Racial and Economic Equality

A new report from Economic Policy Institute looks at the unfinished social and racial justice goals of the 1963 March on Washington for Jobs and Freedom, at which Martin Luther King Jr. delivered his famous “I Have a Dream” speech. The report finds that “the hard economic goals of the march, critical to transforming the life opportunities of African Americans, were not fully achieved.” Ta-Nehisi Coates for The Atlantic has been delving into the Moynihan Report, a 1960s research document which has had a profound impact on shaping public opinion and policy around the structure of black families, the persistence of intergenerational poverty in the black community, and the role of government in each of these. Coates' analysis, prompted in part by the release of a report from the Urban Institute that revisits Moynihan’s work, is thoughtful and nuanced.
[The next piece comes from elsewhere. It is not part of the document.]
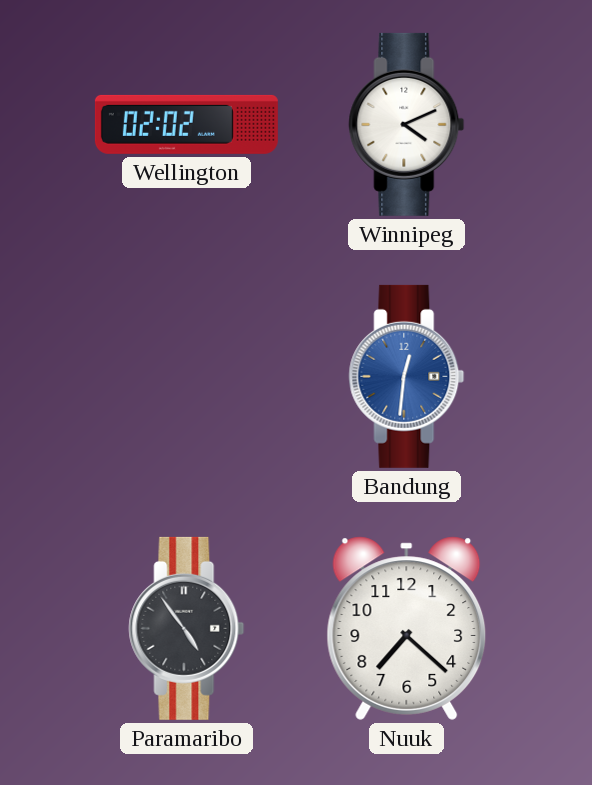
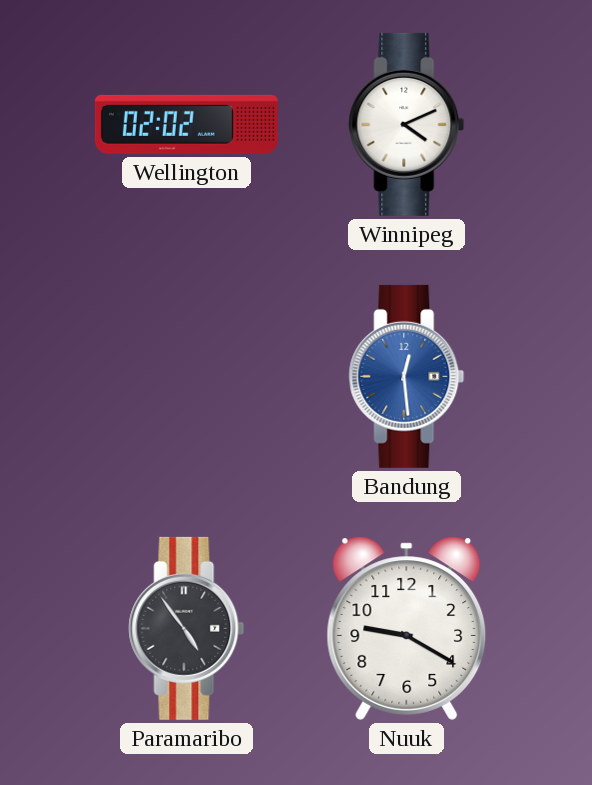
Bandung: 12:31 -> 12:29
Nuuk: 7:22 -> 9:20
Matt Bruenig crunched the numbers on upward economic mobility and college attendance and found that “you are 2.5x more likely to be a rich adult if you were born rich and never bothered to go to college than if you were born poor and, against all odds, went to college and graduated.” Matthew O’Brien at The Atlantic has more on this issue. NPR looks at a new study of black Americans perceptions of their financial situations and finds that while 50 percent of black Americans viewed their finances as “poor” or “not good,” 81 percent said they would one day attain the American dream – or already had.

Quick Hits

WAMU profiles a pair of teenagers who have just graduated from a local D.C. high school while parenting their daughter. They both participated in a school-based program for parents called New Heights and are headed to college this fall. Their teacher says, "They're just examples of what parents should be. We're gonna miss them, but they're going to go on to great things."

The Billfold featured an interesting essay by a person in their twenties who defaulted on their student loans. She chronicles both the financial and emotional aspects of the journey out of debt.

Bill O’Boyle for the Philadelphia Inquirer, Sarah Jaffe for In These Times, and Seth Freed Wessler for Colorlines reported this week on important wage- and payment-related issues affecting low-wage workers, particularly in the fast food industry.